Study sheds light on peopling of the Arctic
Archaeologists have been arguing for decades about how human beings got to the new world, and genetic research released today deepens the mystery.
An article published in “Science” magazine shows that there must have been at least four pulses of migration from Siberia through Alaska since the last Ice Age, and the Yupik and Inupiat people now in Alaska actually replaced an earlier population.
Based on the largest genetic sampling of bones found in the Arctic yet, a group of Danish researchers say the modern Native people of Arctic Canada and Alaska are only related in the very distant past to earlier waves that came across thousands of years ago. In fact, says lead author Maanasa Ragavan, the earlier arctic population – known in Siberia as “Saqqaq,” and on this side as “Paleo-Eskimo” and “Dorset,” was here for thousands of years, and was also genetically distinct from the earlier migrations that resulted in the Athabascan and other American Indian populations.
“We propose that we remove the Paleo Eskimos from that particular migration wave, and basically grant them a separate migration pulse of their own, which is the Paleo Eskimos, including the Saqqaq and Pre-Dorset culture and the Dorset culture,” Ragavan says.
Surprising findings
Dr. Eska Willerslev, who heads the genetic lab, is flatly amazed that the people along the arctic coast and those on the interior of the continent literally had nothing to do with one another, even though their geography overlapped.

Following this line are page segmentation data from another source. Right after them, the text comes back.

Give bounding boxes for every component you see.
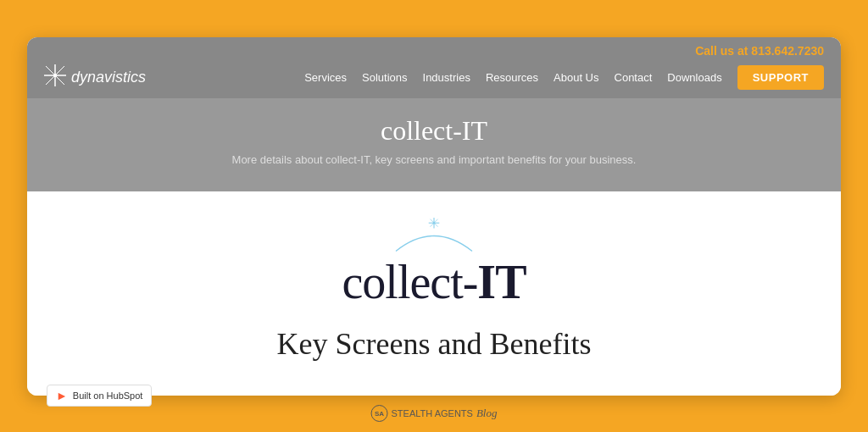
hubspot-label: Built on HubSpot: [73, 390, 143, 401]
hero-section: collect-IT More details about collect-IT…: [27, 98, 841, 191]
hero-title: collect-IT: [44, 115, 824, 147]
collect-it-brand: collect-IT: [342, 255, 526, 309]
nav-contact[interactable]: Contact: [615, 71, 653, 84]
browser-window: Call us at 813.642.7230 dynavistics Serv…: [27, 37, 841, 396]
site-header: Call us at 813.642.7230 dynavistics Serv…: [27, 37, 841, 191]
nav-row: dynavistics Services Solutions Industrie…: [27, 58, 841, 98]
support-button[interactable]: SUPPORT: [737, 65, 824, 90]
nav-about-us[interactable]: About Us: [554, 71, 598, 84]
logo-area: dynavistics: [44, 64, 146, 91]
svg-point-9: [433, 221, 436, 224]
watermark: SA STEALTH AGENTS Blog: [371, 405, 498, 422]
nav-links: Services Solutions Industries Resources …: [304, 65, 824, 90]
brand-suffix: IT: [477, 256, 526, 308]
stealth-agents-icon: SA: [371, 405, 388, 422]
brand-prefix: collect-: [342, 256, 477, 308]
stealth-agents-label: STEALTH AGENTS: [392, 408, 473, 418]
collect-it-logo-area: collect-IT: [61, 217, 807, 309]
key-screens-heading: Key Screens and Benefits: [61, 326, 807, 362]
nav-solutions[interactable]: Solutions: [362, 71, 407, 84]
watermark-blog: Blog: [476, 407, 498, 420]
hubspot-icon: ►: [56, 389, 68, 402]
nav-downloads[interactable]: Downloads: [667, 71, 721, 84]
nav-resources[interactable]: Resources: [486, 71, 538, 84]
main-content: collect-IT Key Screens and Benefits: [27, 191, 841, 396]
nav-services[interactable]: Services: [304, 71, 347, 84]
hubspot-badge: ► Built on HubSpot: [47, 385, 152, 407]
phone-number: Call us at 813.642.7230: [695, 44, 824, 58]
svg-point-4: [53, 74, 57, 77]
top-bar: Call us at 813.642.7230: [27, 37, 841, 58]
hero-subtitle: More details about collect-IT, key scree…: [44, 153, 824, 166]
brand-name: dynavistics: [71, 69, 146, 86]
nav-industries[interactable]: Industries: [423, 71, 470, 84]
logo-star-icon: [44, 64, 66, 91]
arc-star-graphic: [383, 217, 485, 255]
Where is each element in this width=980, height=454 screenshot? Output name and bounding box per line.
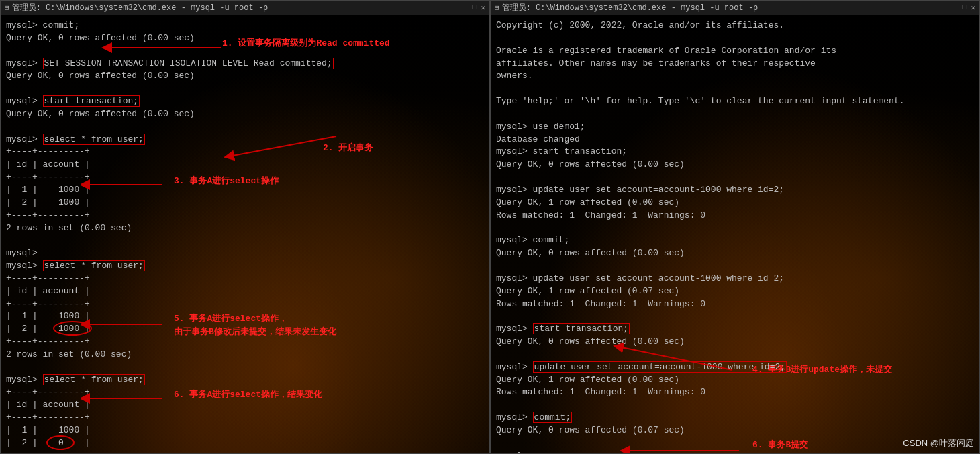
line-2: Query OK, 0 rows affected (0.00 sec)	[6, 32, 484, 45]
line-select1: mysql> select * from user;	[6, 134, 484, 146]
r-line-copyright: Copyright (c) 2000, 2022, Oracle and/or …	[496, 19, 974, 32]
table2-footer: +----+---------+	[6, 336, 484, 349]
line-set-session: mysql> SET SESSION TRANSACTION ISOLATION…	[6, 58, 484, 71]
left-title-bar: ⊞ 管理员: C:\Windows\system32\cmd.exe - mys…	[1, 1, 489, 15]
right-content-inner: Copyright (c) 2000, 2022, Oracle and/or …	[496, 19, 974, 453]
r-line-commit2-result: Query OK, 0 rows affected (0.07 sec)	[496, 424, 974, 437]
r-line-update3-result: Query OK, 1 row affected (0.00 sec)	[496, 374, 974, 387]
table3-footer: +----+---------+	[6, 450, 484, 453]
table3-row2: | 2 | 0 |	[6, 437, 484, 450]
r-line-usedemo: mysql> use demo1;	[496, 121, 974, 134]
table1-rowcount: 2 rows in set (0.00 sec)	[6, 222, 484, 235]
line-prompt-alone: mysql>	[6, 247, 484, 260]
left-content: mysql> commit; Query OK, 0 rows affected…	[1, 15, 489, 453]
table2-row2: | 2 | 1000 |	[6, 323, 484, 336]
table1-header: +----+---------+ | id | account | +----+…	[6, 146, 484, 184]
line-start-tx: mysql> start transaction;	[6, 95, 484, 108]
r-line-oracle1: Oracle is a registered trademark of Orac…	[496, 45, 974, 58]
r-line-help: Type 'help;' or '\h' for help. Type '\c'…	[496, 95, 974, 108]
table1-footer: +----+---------+	[6, 210, 484, 222]
left-terminal: ⊞ 管理员: C:\Windows\system32\cmd.exe - mys…	[0, 0, 490, 454]
r-line-oracle2: affiliates. Other names may be trademark…	[496, 58, 974, 71]
minimize-icon[interactable]: ─	[464, 3, 469, 12]
table2-row1: | 1 | 1000 |	[6, 310, 484, 323]
r-line-commit1: mysql> commit;	[496, 234, 974, 247]
right-terminal: ⊞ 管理员: C:\Windows\system32\cmd.exe - mys…	[490, 0, 980, 454]
r-line-blank9	[496, 399, 974, 412]
left-title-text: 管理员: C:\Windows\system32\cmd.exe - mysql…	[12, 2, 268, 13]
table2-header: +----+---------+ | id | account | +----+…	[6, 273, 484, 311]
table1-row2: | 2 | 1000 |	[6, 197, 484, 210]
table1-row1: | 1 | 1000 |	[6, 184, 484, 197]
r-line-starttx-result: Query OK, 0 rows affected (0.00 sec)	[496, 158, 974, 171]
table3-header: +----+---------+ | id | account | +----+…	[6, 386, 484, 424]
r-line-update1: mysql> update user set account=account-1…	[496, 184, 974, 197]
r-line-update2-rows: Rows matched: 1 Changed: 1 Warnings: 0	[496, 298, 974, 311]
r-line-update1-result: Query OK, 1 row affected (0.00 sec)	[496, 197, 974, 210]
r-line-commit2: mysql> commit;	[496, 412, 974, 424]
r-line-final-prompt: mysql>	[496, 450, 974, 453]
r-line-update3: mysql> update user set account=account-1…	[496, 361, 974, 374]
r-line-starttx2: mysql> start transaction;	[496, 323, 974, 336]
r-line-blank4	[496, 171, 974, 184]
table2-rowcount: 2 rows in set (0.00 sec)	[6, 349, 484, 361]
line-start-tx-result: Query OK, 0 rows affected (0.00 sec)	[6, 108, 484, 121]
line-blank-1	[6, 45, 484, 58]
right-terminal-icon: ⊞	[495, 3, 499, 12]
r-line-oracle3: owners.	[496, 70, 974, 83]
line-select3: mysql> select * from user;	[6, 374, 484, 387]
r-line-starttx2-result: Query OK, 0 rows affected (0.00 sec)	[496, 336, 974, 349]
r-line-blank1	[496, 32, 974, 45]
r-line-blank6	[496, 260, 974, 273]
r-line-commit1-result: Query OK, 0 rows affected (0.00 sec)	[496, 247, 974, 260]
right-minimize-icon[interactable]: ─	[954, 3, 959, 12]
right-close-icon[interactable]: ✕	[971, 3, 975, 12]
line-blank-4	[6, 234, 484, 247]
line-1: mysql> commit;	[6, 19, 484, 32]
r-line-blank10	[496, 437, 974, 450]
right-content: Copyright (c) 2000, 2022, Oracle and/or …	[491, 15, 979, 453]
line-blank-5	[6, 361, 484, 374]
r-line-update2-result: Query OK, 1 row affected (0.07 sec)	[496, 285, 974, 298]
r-line-blank7	[496, 310, 974, 323]
r-line-blank5	[496, 222, 974, 235]
close-icon[interactable]: ✕	[481, 3, 485, 12]
line-blank-2	[6, 83, 484, 95]
r-line-blank2	[496, 83, 974, 95]
r-line-update2: mysql> update user set account=account-1…	[496, 273, 974, 285]
restore-icon[interactable]: □	[473, 3, 477, 12]
right-title-text: 管理员: C:\Windows\system32\cmd.exe - mysql…	[502, 2, 758, 13]
terminal-icon: ⊞	[5, 3, 9, 12]
table3-row1: | 1 | 1000 |	[6, 424, 484, 437]
r-line-blank3	[496, 108, 974, 121]
right-title-bar: ⊞ 管理员: C:\Windows\system32\cmd.exe - mys…	[491, 1, 979, 15]
line-blank-3	[6, 121, 484, 134]
left-content-inner: mysql> commit; Query OK, 0 rows affected…	[6, 19, 484, 453]
r-line-starttx: mysql> start transaction;	[496, 146, 974, 158]
line-select2: mysql> select * from user;	[6, 260, 484, 273]
right-restore-icon[interactable]: □	[963, 3, 967, 12]
line-set-session-result: Query OK, 0 rows affected (0.00 sec)	[6, 70, 484, 83]
r-line-blank8	[496, 349, 974, 361]
r-line-update1-rows: Rows matched: 1 Changed: 1 Warnings: 0	[496, 210, 974, 222]
r-line-update3-rows: Rows matched: 1 Changed: 1 Warnings: 0	[496, 386, 974, 399]
r-line-dbchanged: Database changed	[496, 134, 974, 146]
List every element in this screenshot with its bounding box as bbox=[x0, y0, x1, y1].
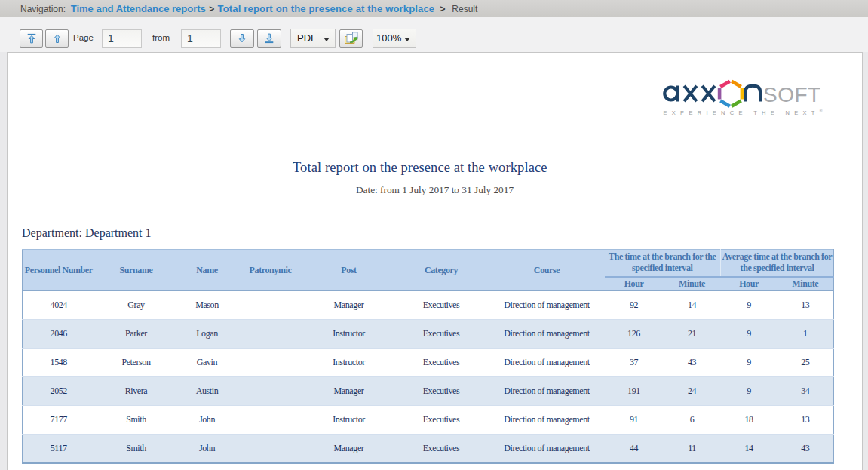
svg-text:SOFT: SOFT bbox=[763, 83, 821, 106]
svg-text:EXPERIENCE THE NEXT®: EXPERIENCE THE NEXT® bbox=[664, 109, 827, 116]
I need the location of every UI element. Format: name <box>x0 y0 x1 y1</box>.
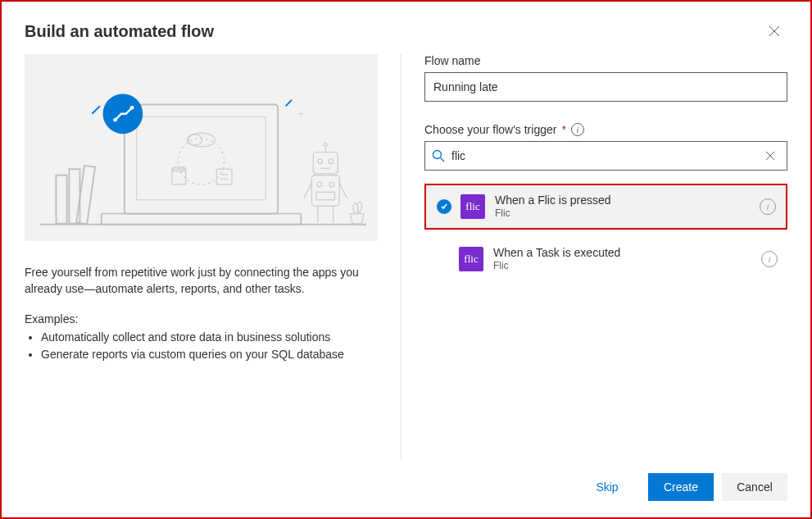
trigger-label: Choose your flow's trigger * i <box>424 123 787 136</box>
trigger-list: flic When a Flic is pressed Flic i flic … <box>424 184 787 282</box>
svg-rect-0 <box>56 175 66 224</box>
svg-text:+: + <box>298 107 305 120</box>
example-item: Automatically collect and store data in … <box>41 329 378 346</box>
info-icon[interactable]: i <box>571 123 584 136</box>
trigger-title: When a Task is executed <box>493 246 761 261</box>
right-column: Flow name Choose your flow's trigger * i <box>401 54 787 460</box>
modal-body: + <box>2 54 810 460</box>
modal-header: Build an automated flow <box>2 2 810 54</box>
trigger-connector: Flic <box>493 260 761 272</box>
svg-point-11 <box>188 134 202 145</box>
flow-name-input[interactable] <box>424 72 787 102</box>
info-icon[interactable]: i <box>761 251 778 267</box>
examples-list: Automatically collect and store data in … <box>25 329 378 363</box>
trigger-title: When a Flic is pressed <box>495 193 760 208</box>
svg-point-12 <box>178 139 224 184</box>
svg-rect-5 <box>125 105 278 214</box>
svg-rect-27 <box>316 192 334 199</box>
svg-point-34 <box>130 106 134 110</box>
flic-connector-icon: flic <box>459 247 483 271</box>
svg-point-20 <box>329 159 333 164</box>
svg-line-7 <box>92 106 99 113</box>
svg-rect-18 <box>313 153 338 174</box>
trigger-item-task-executed[interactable]: flic When a Task is executed Flic i <box>424 236 787 282</box>
close-icon <box>769 25 780 37</box>
skip-button[interactable]: Skip <box>574 473 640 501</box>
close-icon <box>765 151 775 161</box>
modal-title: Build an automated flow <box>25 22 214 41</box>
close-button[interactable] <box>761 18 787 44</box>
svg-point-25 <box>317 182 322 187</box>
checkmark-icon <box>437 199 451 214</box>
modal-footer: Skip Create Cancel <box>2 460 810 517</box>
flow-name-label: Flow name <box>424 54 787 67</box>
svg-line-28 <box>304 183 311 198</box>
info-icon[interactable]: i <box>760 198 776 215</box>
build-automated-flow-modal: Build an automated flow <box>0 0 812 519</box>
svg-point-26 <box>329 182 334 187</box>
cancel-button[interactable]: Cancel <box>722 473 787 501</box>
svg-rect-24 <box>311 175 339 206</box>
svg-line-8 <box>286 100 292 106</box>
left-column: + <box>25 54 401 460</box>
trigger-search[interactable] <box>424 141 787 171</box>
svg-point-35 <box>433 151 442 159</box>
description-text: Free yourself from repetitive work just … <box>25 264 378 298</box>
svg-point-23 <box>324 143 327 146</box>
trigger-radio[interactable] <box>433 199 456 214</box>
example-item: Generate reports via custom queries on y… <box>41 346 378 363</box>
svg-point-33 <box>113 118 117 122</box>
illustration: + <box>25 54 378 241</box>
clear-search-button[interactable] <box>760 146 780 166</box>
svg-line-29 <box>339 183 347 198</box>
examples-label: Examples: <box>25 312 378 326</box>
svg-point-19 <box>318 159 323 164</box>
svg-rect-6 <box>137 117 265 200</box>
trigger-item-flic-pressed[interactable]: flic When a Flic is pressed Flic i <box>424 184 787 230</box>
search-icon <box>432 149 445 162</box>
flic-connector-icon: flic <box>460 194 485 219</box>
svg-line-36 <box>441 158 445 162</box>
trigger-search-input[interactable] <box>445 142 760 170</box>
svg-rect-1 <box>69 169 79 224</box>
trigger-connector: Flic <box>495 207 760 220</box>
svg-rect-3 <box>102 214 302 225</box>
create-button[interactable]: Create <box>648 473 714 501</box>
required-asterisk: * <box>561 123 565 136</box>
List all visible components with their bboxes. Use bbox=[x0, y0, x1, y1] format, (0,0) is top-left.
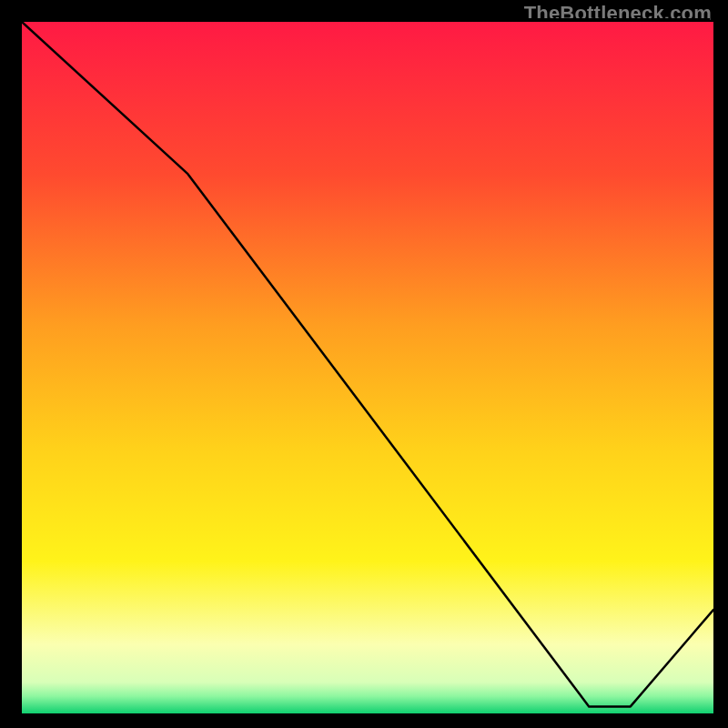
chart-background bbox=[22, 22, 713, 713]
chart-container: TheBottleneck.com bbox=[0, 0, 728, 728]
chart-svg bbox=[22, 22, 713, 713]
plot-area bbox=[18, 18, 710, 710]
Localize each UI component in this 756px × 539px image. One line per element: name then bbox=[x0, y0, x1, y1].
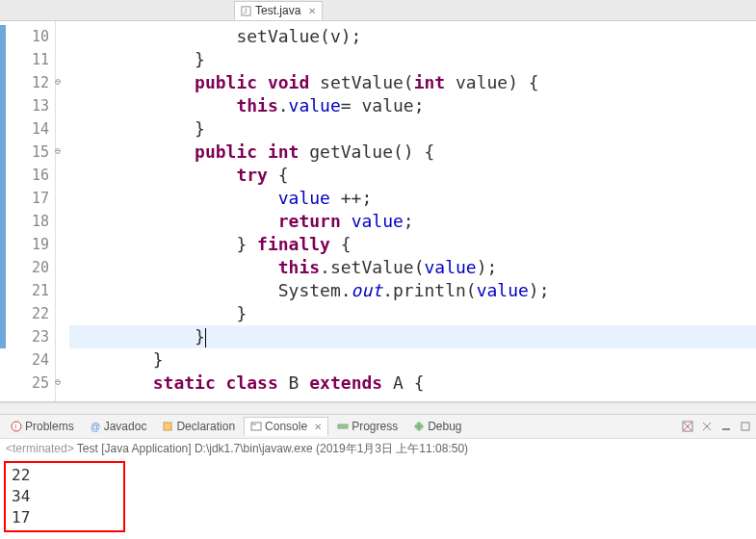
text-caret bbox=[205, 328, 206, 347]
code-line[interactable]: } finally { bbox=[69, 233, 756, 256]
editor-tab-label: Test.java bbox=[255, 4, 300, 17]
code-line[interactable]: this.setValue(value); bbox=[69, 256, 756, 279]
debug-icon bbox=[413, 421, 425, 432]
views-tab-bar: !Problems@JavadocDeclarationConsole✕Prog… bbox=[0, 415, 756, 439]
launch-config-label: Test [Java Application] D:\jdk1.7\bin\ja… bbox=[77, 442, 468, 455]
code-line[interactable]: System.out.println(value); bbox=[69, 279, 756, 302]
tab-close-icon[interactable]: ✕ bbox=[308, 6, 316, 16]
view-tab-problems[interactable]: !Problems bbox=[4, 417, 81, 436]
minimize-icon[interactable] bbox=[719, 420, 733, 433]
problems-icon: ! bbox=[11, 421, 22, 432]
code-line[interactable]: static class B extends A { bbox=[69, 372, 756, 395]
line-number: 16 bbox=[10, 164, 49, 187]
java-file-icon: J bbox=[241, 6, 251, 16]
console-line: 22 bbox=[12, 465, 117, 486]
code-line[interactable]: try { bbox=[69, 164, 756, 187]
line-number: 20 bbox=[10, 256, 49, 279]
line-number: 15⊖ bbox=[10, 141, 49, 164]
code-line[interactable]: } bbox=[69, 325, 756, 348]
svg-text:@: @ bbox=[91, 422, 100, 432]
view-tab-declaration[interactable]: Declaration bbox=[155, 417, 242, 436]
view-tab-label: Progress bbox=[352, 420, 398, 433]
code-line[interactable]: setValue(v); bbox=[69, 25, 756, 48]
view-tab-label: Declaration bbox=[176, 420, 235, 433]
view-tab-label: Debug bbox=[428, 420, 461, 433]
svg-rect-17 bbox=[722, 428, 730, 430]
view-tab-progress[interactable]: Progress bbox=[330, 417, 404, 436]
view-tab-label: Console bbox=[265, 420, 307, 433]
code-line[interactable]: } bbox=[69, 302, 756, 325]
svg-text:J: J bbox=[244, 7, 248, 15]
editor-tab-bar: J Test.java ✕ bbox=[0, 0, 756, 21]
remove-all-icon[interactable] bbox=[700, 420, 714, 433]
line-number: 13 bbox=[10, 94, 49, 117]
view-tab-console[interactable]: Console✕ bbox=[244, 417, 328, 436]
editor-area: 101112⊖131415⊖16171819202122232425⊖ setV… bbox=[0, 21, 756, 402]
line-number: 10 bbox=[10, 25, 49, 48]
line-number-gutter[interactable]: 101112⊖131415⊖16171819202122232425⊖ bbox=[10, 21, 56, 401]
javadoc-icon: @ bbox=[90, 421, 101, 432]
code-line[interactable]: return value; bbox=[69, 210, 756, 233]
bottom-panel: !Problems@JavadocDeclarationConsole✕Prog… bbox=[0, 414, 756, 532]
console-line: 17 bbox=[12, 507, 117, 528]
code-line[interactable]: this.value= value; bbox=[69, 94, 756, 117]
code-line[interactable]: } bbox=[69, 348, 756, 372]
line-number: 25⊖ bbox=[10, 372, 49, 395]
line-number: 19 bbox=[10, 233, 49, 256]
svg-rect-8 bbox=[338, 424, 348, 428]
svg-text:!: ! bbox=[14, 423, 16, 431]
marker-ruler bbox=[0, 21, 10, 401]
view-tab-label: Problems bbox=[25, 420, 74, 433]
code-line[interactable]: public int getValue() { bbox=[69, 141, 756, 164]
code-line[interactable]: } bbox=[69, 48, 756, 71]
line-number: 18 bbox=[10, 210, 49, 233]
code-line[interactable]: } bbox=[69, 117, 756, 141]
editor-horizontal-scrollbar[interactable] bbox=[0, 402, 756, 414]
declaration-icon bbox=[162, 421, 173, 432]
console-toolbar bbox=[681, 420, 752, 433]
line-number: 22 bbox=[10, 302, 49, 325]
line-number: 23 bbox=[10, 325, 49, 348]
line-number: 12⊖ bbox=[10, 71, 49, 94]
editor-tab-active[interactable]: J Test.java ✕ bbox=[234, 1, 323, 20]
view-close-icon[interactable]: ✕ bbox=[314, 422, 322, 432]
line-number: 14 bbox=[10, 117, 49, 141]
line-number: 24 bbox=[10, 348, 49, 372]
view-tab-javadoc[interactable]: @Javadoc bbox=[83, 417, 154, 436]
line-number: 21 bbox=[10, 279, 49, 302]
console-output[interactable]: 223417 bbox=[4, 461, 125, 532]
svg-rect-5 bbox=[164, 423, 171, 430]
console-line: 34 bbox=[12, 486, 117, 507]
maximize-icon[interactable] bbox=[739, 420, 752, 433]
code-line[interactable]: public void setValue(int value) { bbox=[69, 71, 756, 94]
svg-rect-18 bbox=[742, 423, 749, 430]
console-status-line: <terminated> Test [Java Application] D:\… bbox=[0, 439, 756, 459]
console-icon bbox=[250, 421, 262, 432]
view-tab-debug[interactable]: Debug bbox=[406, 417, 468, 436]
progress-icon bbox=[337, 421, 349, 432]
line-number: 11 bbox=[10, 48, 49, 71]
line-number: 17 bbox=[10, 187, 49, 210]
terminated-label: <terminated> bbox=[6, 442, 74, 455]
remove-launch-icon[interactable] bbox=[681, 420, 694, 433]
view-tab-label: Javadoc bbox=[104, 420, 147, 433]
svg-rect-6 bbox=[251, 423, 261, 430]
code-line[interactable]: value ++; bbox=[69, 187, 756, 210]
code-editor[interactable]: setValue(v); } public void setValue(int … bbox=[56, 21, 756, 401]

“I was actually surprised that we don’t find any evidence of admixture between Native Americans and Paleo Eskimos,” Willerslev says. “I mean, given that in other studies when we see people meeting each other, they may be fighting each other but normally they actually also have sex with each other, and that doesn’t seem to have been the case here.”
The picture that emerges is of a people now vanished, who developed a stable culture that lived off the lean country of the Arctic for at least four thousand years. Archaeologist William Fitzhugh of the Smithsonian Institution theorizes that they could only have done that by being very conservative:
“When you have people that are so close to nature as the Paleo Eskimos had to be to survive, they had to be extremely careful about maintaining good relationships with the animals, and that meant not in a sense polluting your relationship by introducing new ideas, new rituals, new materials and so forth,” Fitzhugh explains.
Genetic evidence
Then about 700 years ago, a new wave out of Alaska and Siberia known as the “Thule” people simply replaced them. The genetic evidence shows there was very little interbreeding, and the Thule people, from whom the modern Inuit population is descended, replaced the conservative Dorset.
“Socially and economically, they just were no match for this onslaught from this Thule machine that moved in in very quick order.”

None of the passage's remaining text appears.